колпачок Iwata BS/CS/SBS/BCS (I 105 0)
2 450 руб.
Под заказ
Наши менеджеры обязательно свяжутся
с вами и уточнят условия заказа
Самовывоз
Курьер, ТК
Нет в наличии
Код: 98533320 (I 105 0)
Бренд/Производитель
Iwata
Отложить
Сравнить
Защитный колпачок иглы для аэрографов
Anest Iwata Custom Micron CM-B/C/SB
======
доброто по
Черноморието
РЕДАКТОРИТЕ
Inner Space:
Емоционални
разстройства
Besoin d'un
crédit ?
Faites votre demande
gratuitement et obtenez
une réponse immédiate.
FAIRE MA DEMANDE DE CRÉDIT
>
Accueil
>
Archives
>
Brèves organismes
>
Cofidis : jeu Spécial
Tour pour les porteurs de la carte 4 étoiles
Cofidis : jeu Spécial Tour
======
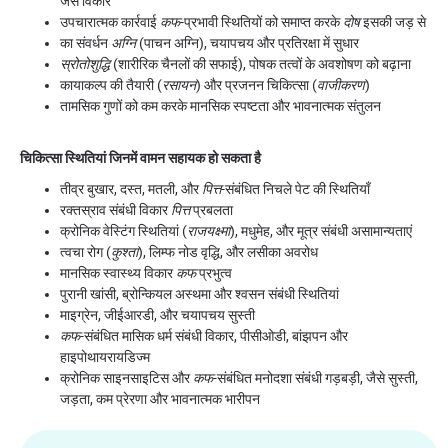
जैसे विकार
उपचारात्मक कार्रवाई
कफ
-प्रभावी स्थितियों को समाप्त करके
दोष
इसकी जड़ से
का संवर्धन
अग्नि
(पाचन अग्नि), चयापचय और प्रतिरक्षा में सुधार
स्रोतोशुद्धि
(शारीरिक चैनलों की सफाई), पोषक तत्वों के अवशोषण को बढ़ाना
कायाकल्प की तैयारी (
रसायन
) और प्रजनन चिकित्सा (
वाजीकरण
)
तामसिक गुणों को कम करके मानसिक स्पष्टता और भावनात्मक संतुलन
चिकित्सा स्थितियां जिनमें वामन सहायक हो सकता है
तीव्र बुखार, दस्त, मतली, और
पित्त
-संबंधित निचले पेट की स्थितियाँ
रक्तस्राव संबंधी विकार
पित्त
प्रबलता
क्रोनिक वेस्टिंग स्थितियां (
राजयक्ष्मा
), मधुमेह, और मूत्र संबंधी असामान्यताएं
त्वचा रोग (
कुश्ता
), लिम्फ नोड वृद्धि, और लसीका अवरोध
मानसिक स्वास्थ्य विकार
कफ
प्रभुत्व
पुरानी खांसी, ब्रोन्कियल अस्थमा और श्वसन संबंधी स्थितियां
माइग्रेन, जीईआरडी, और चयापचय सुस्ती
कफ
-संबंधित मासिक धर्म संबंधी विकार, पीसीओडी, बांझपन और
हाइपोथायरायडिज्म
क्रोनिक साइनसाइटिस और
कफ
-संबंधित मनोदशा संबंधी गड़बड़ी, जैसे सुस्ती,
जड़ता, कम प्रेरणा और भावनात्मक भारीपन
======
A verbatim transcription is needed of the lines above, starting at the line with "колпачок Iwata BS/CS/SBS/BCS (I 105 0)" and ending at the line with "Anest Iwata Custom Micron CM-B/C/SB", both included, and of nothing else.

# Result of the exercise:
колпачок Iwata BS/CS/SBS/BCS (I 105 0)
2 450 руб.
Под заказ
Наши менеджеры обязательно свяжутся
с вами и уточнят условия заказа
Самовывоз
Курьер, ТК
Нет в наличии
Код: 98533320 (I 105 0)
Бренд/Производитель
Iwata
Отложить
Сравнить
Защитный колпачок иглы для аэрографов
Anest Iwata Custom Micron CM-B/C/SB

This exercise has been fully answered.